Re: Regression: commit da029c11e6b1 broke toybox xargs.

From: Linus Torvalds <torvalds@linux-foundation.org>
To: Rob Landley <rob@landley.net>
Cc: Kees Cook <keescook@chromium.org>,
	Linux Kernel Mailing List <linux-kernel@vger.kernel.org>,
	toybox@lists.landley.net, enh@gmail.com
Subject: Re: Regression: commit da029c11e6b1 broke toybox xargs.
Date: Fri, 3 Nov 2017 18:07:39 -0700	[thread overview]
Message-ID: <CA+55aFyvL3Y3XE4t6O0-HVNTuzFwqAvZUW-6=HX7m4bf+qpJ1w@mail.gmail.com> (raw)
In-Reply-To: <0b3a9bd0-3046-cdab-cfee-0ca45ee64e8d@landley.net>

On Fri, Nov 3, 2017 at 4:58 PM, Rob Landley <rob@landley.net> wrote:
> On 11/02/2017 10:40 AM, Linus Torvalds wrote:
>
> But it boils down to "got the limit wrong, the exec failed after the
> fork(), dynamic recovery from which is awkward so I'm trying to figure
> out the right limit".

Well, the thing is, you would only get the limit wrong if your
RLIMIT_STACK is set to some insane value.

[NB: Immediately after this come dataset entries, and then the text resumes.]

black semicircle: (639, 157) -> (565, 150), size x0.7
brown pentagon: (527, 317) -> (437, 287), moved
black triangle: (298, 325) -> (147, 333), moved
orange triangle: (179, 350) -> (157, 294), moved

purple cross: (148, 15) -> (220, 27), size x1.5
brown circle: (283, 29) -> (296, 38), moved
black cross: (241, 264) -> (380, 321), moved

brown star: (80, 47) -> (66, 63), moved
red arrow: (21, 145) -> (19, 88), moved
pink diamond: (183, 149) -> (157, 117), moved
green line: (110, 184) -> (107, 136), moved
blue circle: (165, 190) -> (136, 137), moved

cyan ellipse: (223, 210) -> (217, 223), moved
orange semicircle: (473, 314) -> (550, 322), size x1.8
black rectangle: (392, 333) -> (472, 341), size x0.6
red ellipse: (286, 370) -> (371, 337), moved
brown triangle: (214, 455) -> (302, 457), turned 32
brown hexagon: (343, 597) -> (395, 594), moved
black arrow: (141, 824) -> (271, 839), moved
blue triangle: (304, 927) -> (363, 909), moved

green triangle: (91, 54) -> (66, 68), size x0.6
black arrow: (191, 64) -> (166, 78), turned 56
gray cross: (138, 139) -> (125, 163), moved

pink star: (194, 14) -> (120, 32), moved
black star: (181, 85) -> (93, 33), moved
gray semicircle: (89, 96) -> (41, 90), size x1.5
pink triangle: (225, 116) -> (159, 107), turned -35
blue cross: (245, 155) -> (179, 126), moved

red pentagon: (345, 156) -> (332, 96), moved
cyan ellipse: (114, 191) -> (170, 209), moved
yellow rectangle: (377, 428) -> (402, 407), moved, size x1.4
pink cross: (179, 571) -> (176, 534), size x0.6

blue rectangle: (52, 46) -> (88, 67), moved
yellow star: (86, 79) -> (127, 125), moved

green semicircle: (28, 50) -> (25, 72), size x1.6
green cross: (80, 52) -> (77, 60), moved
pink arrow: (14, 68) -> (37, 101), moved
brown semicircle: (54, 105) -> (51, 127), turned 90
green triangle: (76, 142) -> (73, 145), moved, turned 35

>> Ahh. I should have read that email more carefully. If xargs broke,
>> that _will_ break actual scripts, yes. Do you actually set the stack
>> limit to insane values? Anybody using toybox really shouldn't be doing
>> 32MB stacks.
>
> Toybox is the default command line of android since M, which went 64 bit
> in L, and the Pixel 2 phone has 4 gigs of ram.

So?

My desktop has 32GB of ram, and is running a distro that sets the
kernel configuration to MAXSMP because the distro people don't want to
have multiple kernels, and some peoople run it on big hardware with
terabytes of RAM and thousands of cores.

And yet, on that distro, I do:

    [torvalds@i7 linux]$ ulimit -s
    8192

ie the stack limit hasn't been increased from the default 8MB.

So that whole "let's make the stack limit crazy" is actually the core
problem in your particular equation.

If you have a sane stack limit (anything less than 24MB), you'd not
have seen the xargs issue.

That said, _SC_ARG_MAX really is badly defined. In many ways, 128k is
still the correct limit, not because it's the historical one, but
because it is MAX_ARG_STRLEN.

It's the biggest single string we allow (although strictly speaking,
it's not really 128kB, it's 32*PAGE_SIZE, for historical reasons.

So there simply isn't a single limit, and never has been. The
traditional value is 128kB, then for a while we didn't have any limit
at all, then we did that RLIMIT_STACK/4 (but only for the strings),
then we did RLIMIT_STACK/4 (but taking the pointers into account too),
and then we did that "limit it to at most three quarters of
_RLIM_STK")

I suspect we _do_ have to raise that limit, because clearly this is a
regression, but I absolutely _detest_ the fact that a stupid
_embedded_ OS thinks that it should have a bigger stack limit than
stuff that runs on supercomputers.

That just makes me go "there's something seriously wrong".

> My problem here is it's hard to figure out what exec size the limit
> _is_. There's a sysconf(_SC_ARG_MAX) which bionic and glibc are
> currently returning as stack_limit/4, which is now too big and exec()
> will error out after the fork. Musl is returning the 131072 limit from
> 2011-ish, meaning "/bin/echo $(printf '%0*d' 131071)" works but
> "printf '%0*d' 131071 | xargs" fails, an inconsistency I was trying to
> avoid. Maybe I don't have that luxury...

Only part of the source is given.